Im pretty sure thats Bahiagrass. 


Sent from my iPhone using Tapatalk


----------



## westexas (Oct 14, 2006)

^^^^^^ like he said Bahaia


----------



## T_rout (Jul 25, 2013)

Clear pasture if you have an ag license or celcius from a Bayer salesman or me. 

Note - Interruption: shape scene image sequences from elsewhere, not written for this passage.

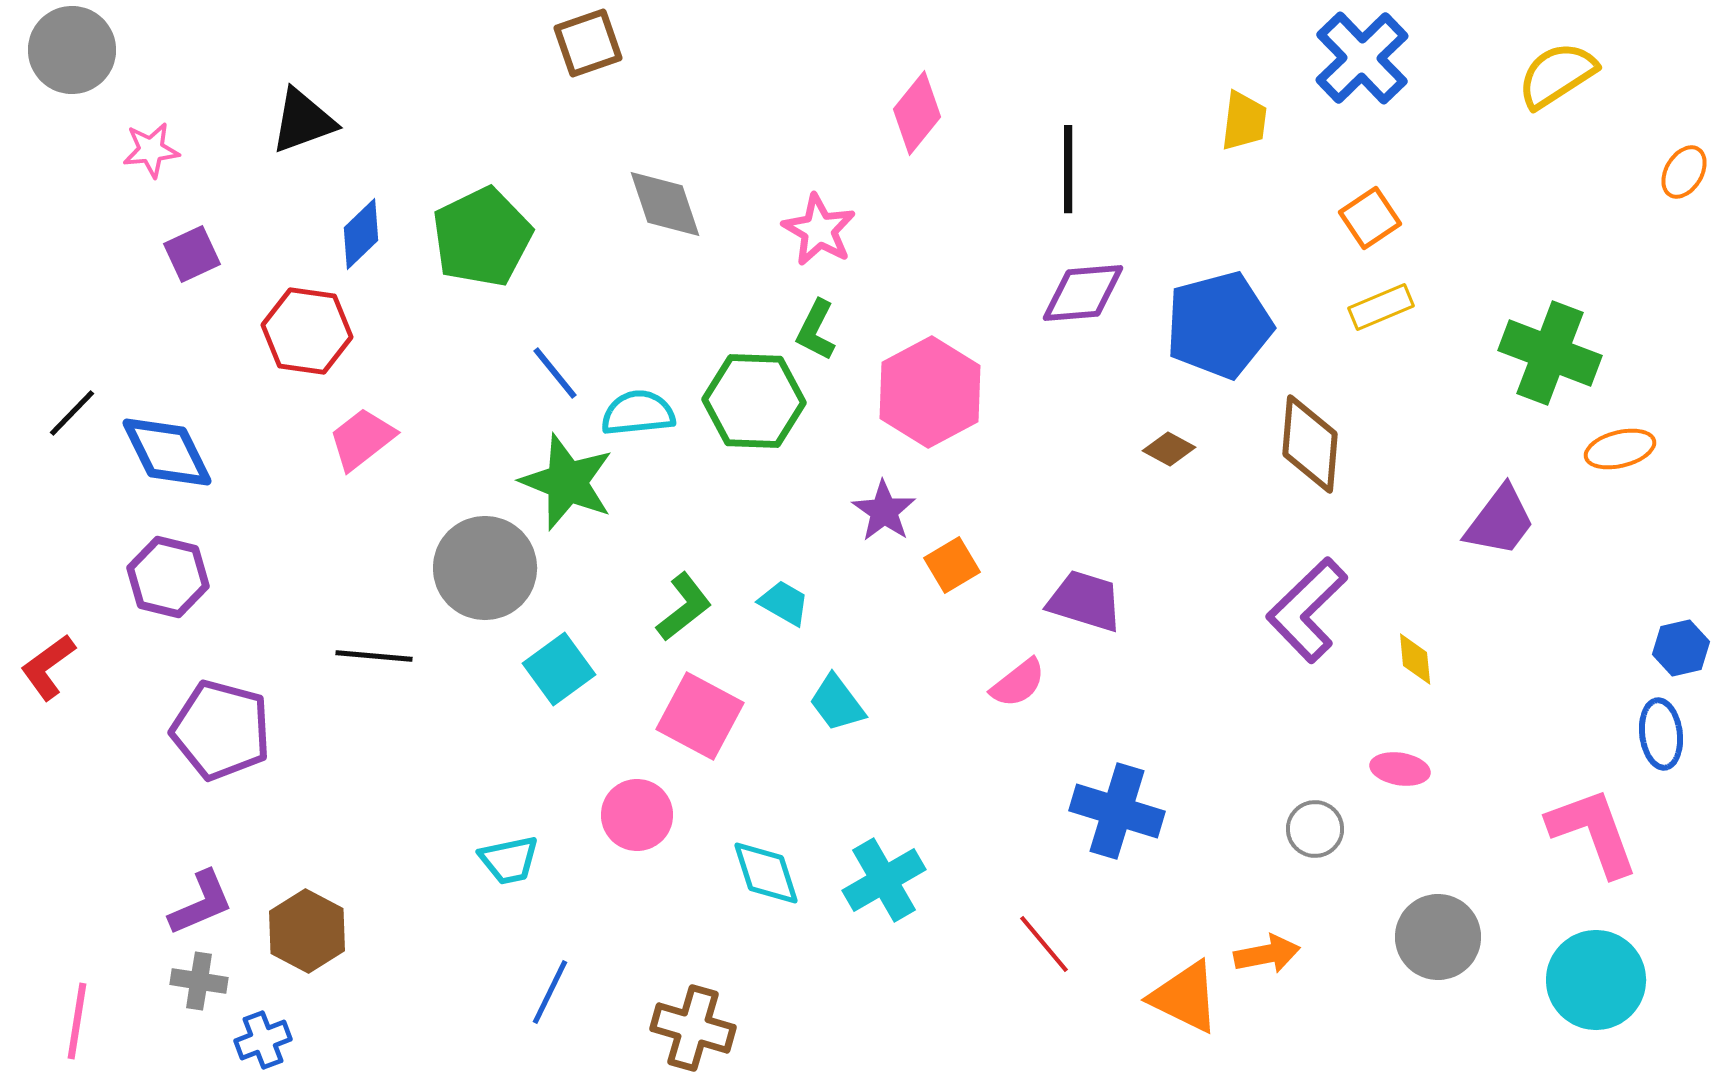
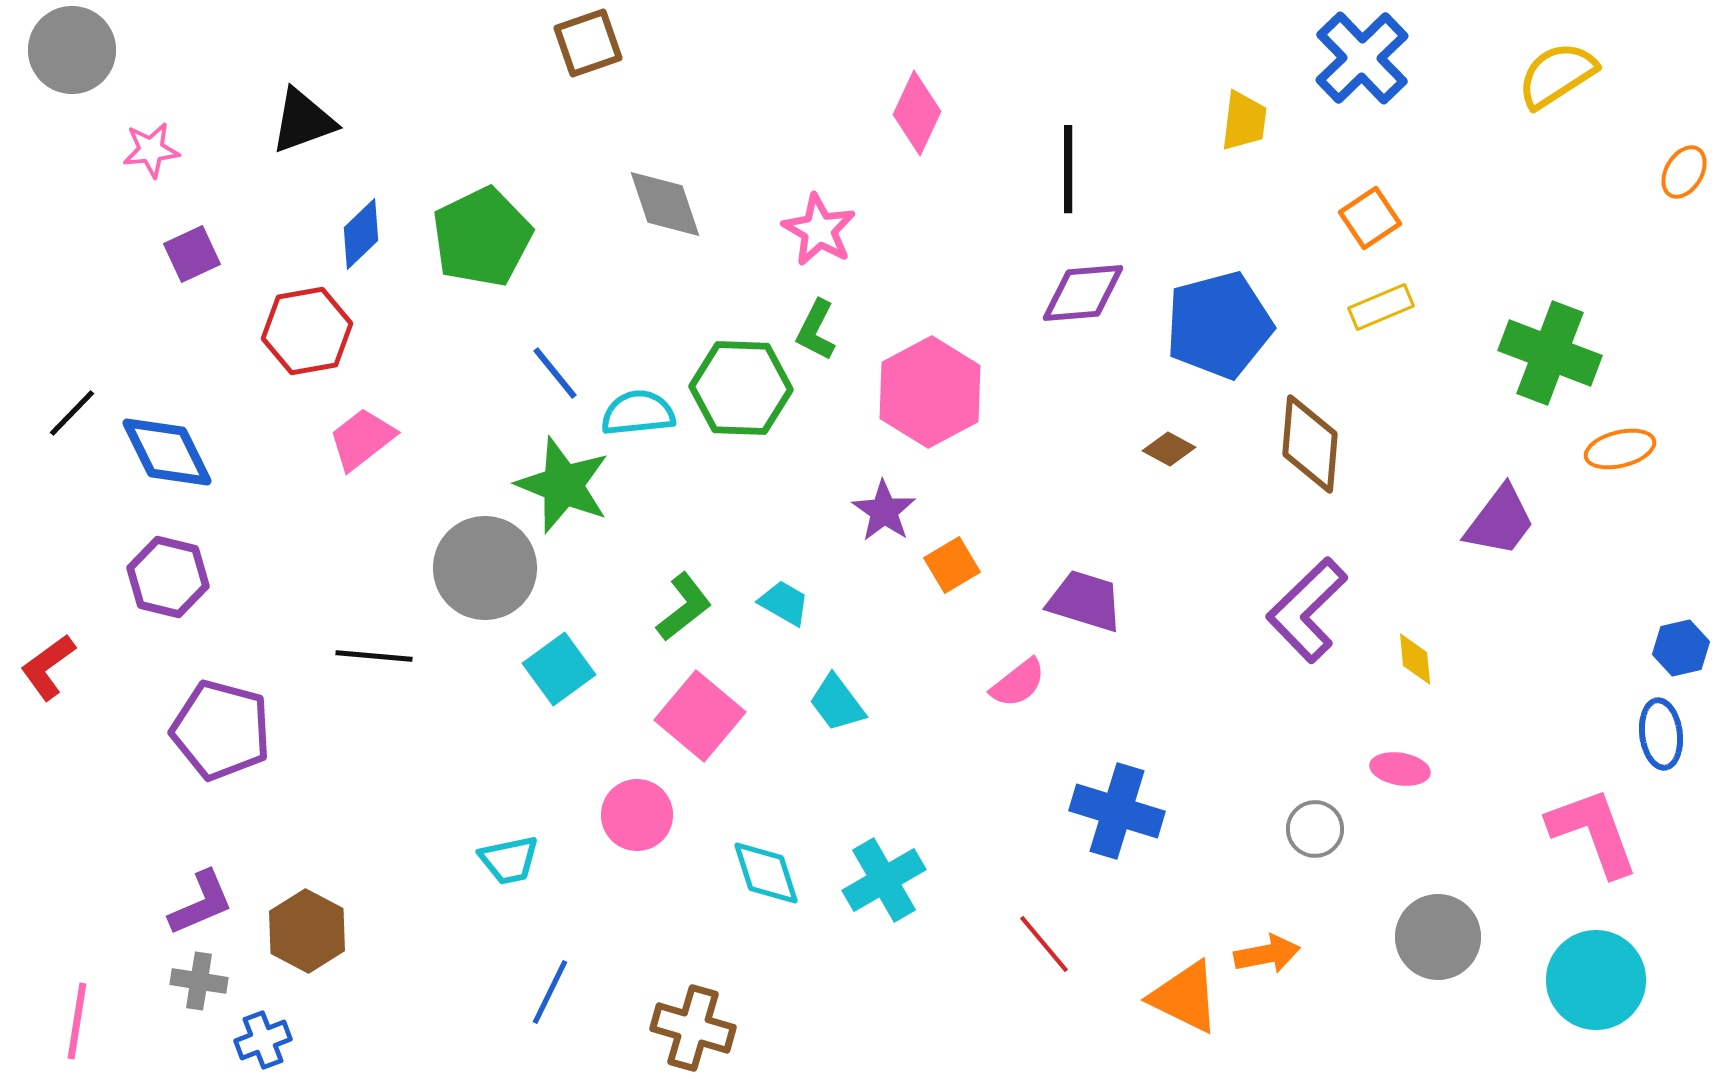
pink diamond at (917, 113): rotated 14 degrees counterclockwise
red hexagon at (307, 331): rotated 18 degrees counterclockwise
green hexagon at (754, 401): moved 13 px left, 13 px up
green star at (567, 482): moved 4 px left, 3 px down
pink square at (700, 716): rotated 12 degrees clockwise
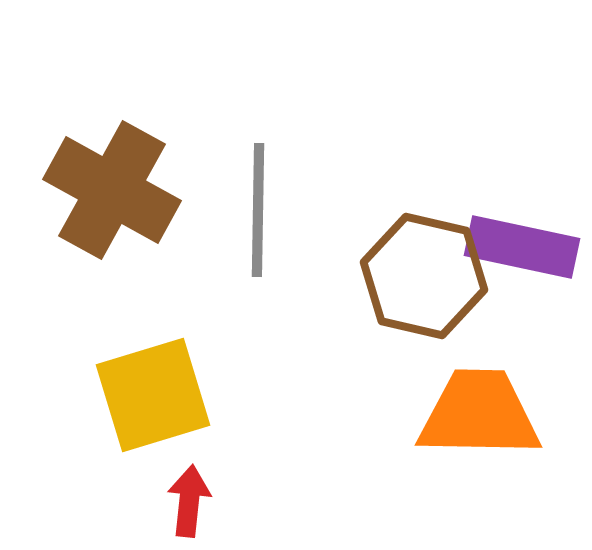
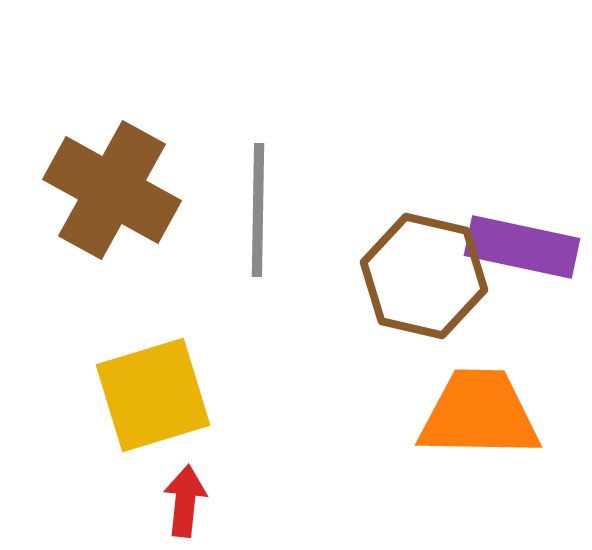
red arrow: moved 4 px left
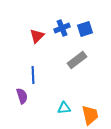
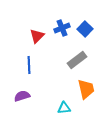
blue square: rotated 28 degrees counterclockwise
blue line: moved 4 px left, 10 px up
purple semicircle: rotated 91 degrees counterclockwise
orange trapezoid: moved 4 px left, 26 px up
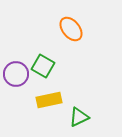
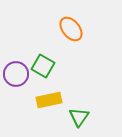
green triangle: rotated 30 degrees counterclockwise
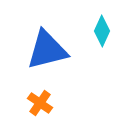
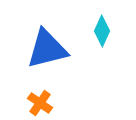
blue triangle: moved 1 px up
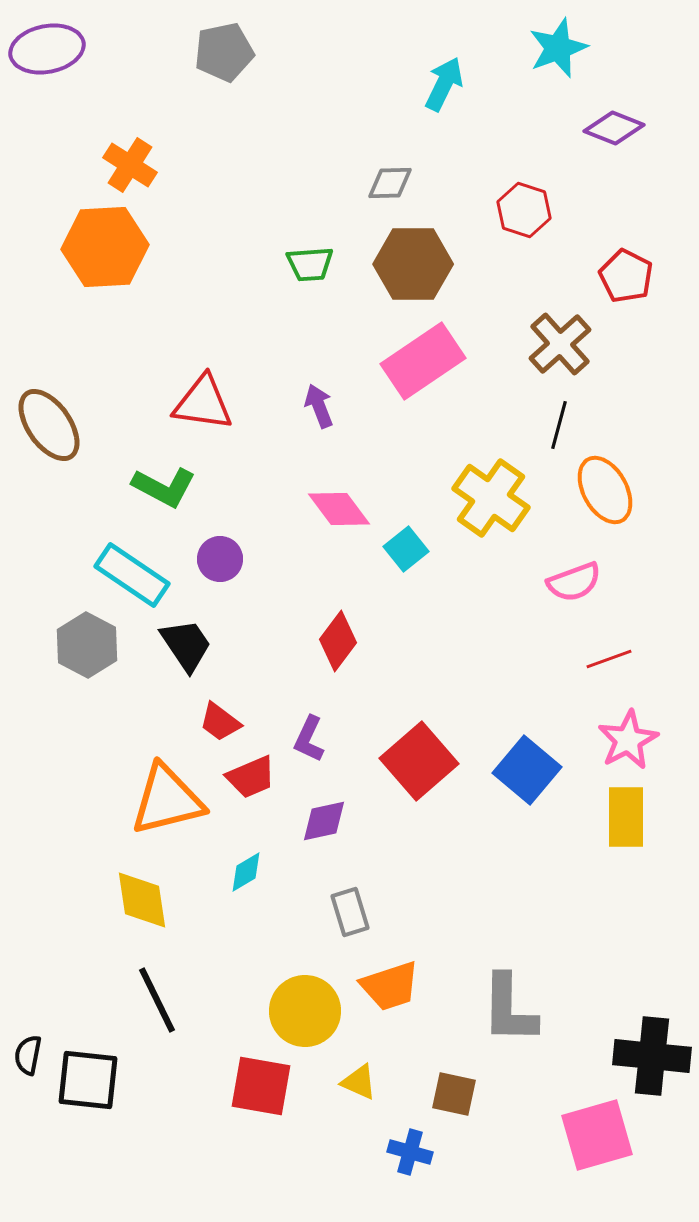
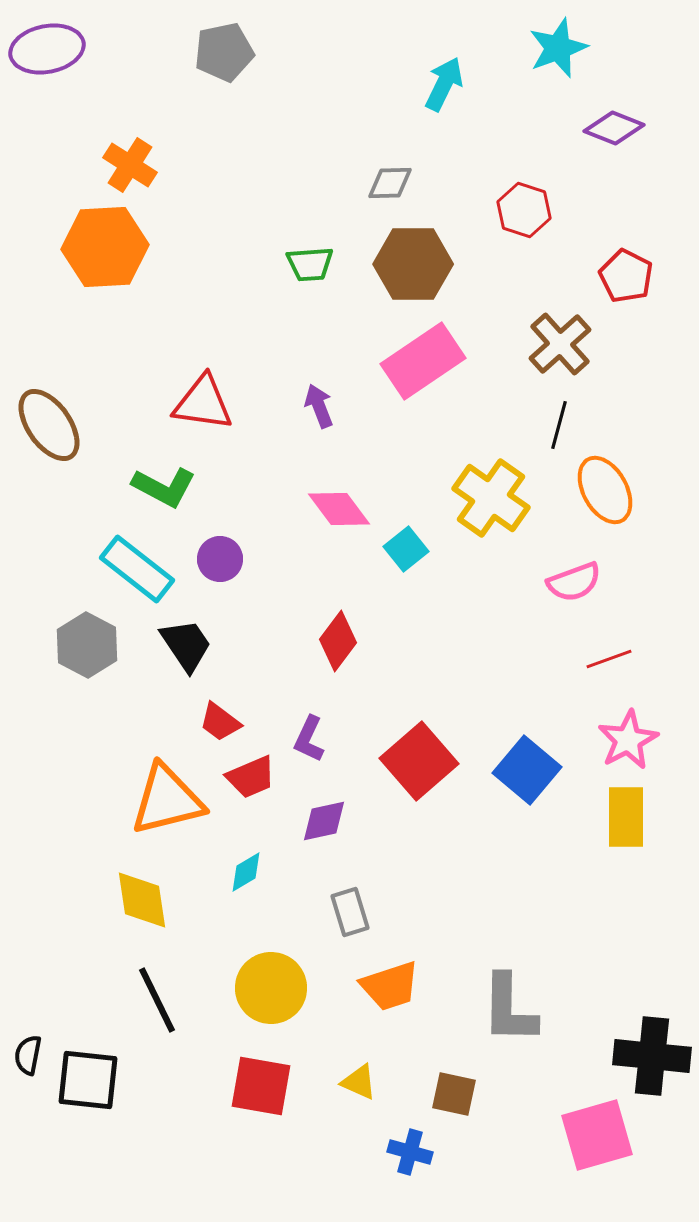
cyan rectangle at (132, 575): moved 5 px right, 6 px up; rotated 4 degrees clockwise
yellow circle at (305, 1011): moved 34 px left, 23 px up
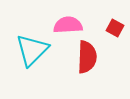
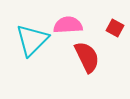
cyan triangle: moved 10 px up
red semicircle: rotated 28 degrees counterclockwise
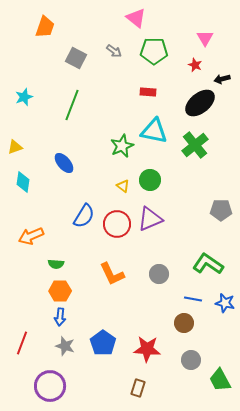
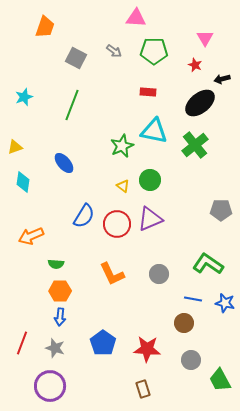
pink triangle at (136, 18): rotated 35 degrees counterclockwise
gray star at (65, 346): moved 10 px left, 2 px down
brown rectangle at (138, 388): moved 5 px right, 1 px down; rotated 36 degrees counterclockwise
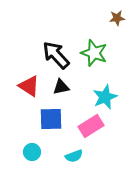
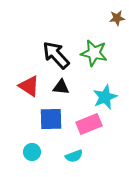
green star: rotated 8 degrees counterclockwise
black triangle: rotated 18 degrees clockwise
pink rectangle: moved 2 px left, 2 px up; rotated 10 degrees clockwise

Sent from my iPhone using Tapatalk


----------



## Tall1 (Aug 3, 2009)

T Rout-Do those products hurt St Augustine?


----------



## chumy (Jul 13, 2012)

Dallisgrass?


----------



## castaway300 (Oct 6, 2007)

T_rout said:


> Clear pasture if you have an ag license or celcius from a Bayer salesman or me.
> 
> Sent from my iPhone using Tapatalk


no question is Bahiagrass
Celsius from Bayer is better for broad leaf weeds.
MSM turf from Quali pro is the same as clean pasture and will smoke it.
castaway300


----------



## Johnny9 (Sep 7, 2005)

Has a head like Bahia Grass, but could be Dallis Grass. Got a pic of the plant? That would help to determine what kind of grass.


----------



## BATWING (May 9, 2008)

Bahia: Great for pastures, drought tolerant and fast growing... Not so good for lawns.


----------



## RB II (Feb 26, 2009)

Bahia. Very tough to mow also. Hard on mower blades.


----------



## castaway300 (Oct 6, 2007)

juan said:


> Has a head like Bahia Grass, but could be Dallis Grass. Got a pic of the plant? That would help to determine what kind of grass.


dallis grass has a single seed head, Bahia has the double


----------



## T_rout (Jul 25, 2013)

Tall1 said:


> T Rout-Do those products hurt St Augustine?


Celcius doesn't, I sprayed my yard two weeks ago and smoked all the Bahia.

Sent from my iPhone using Tapatalk


----------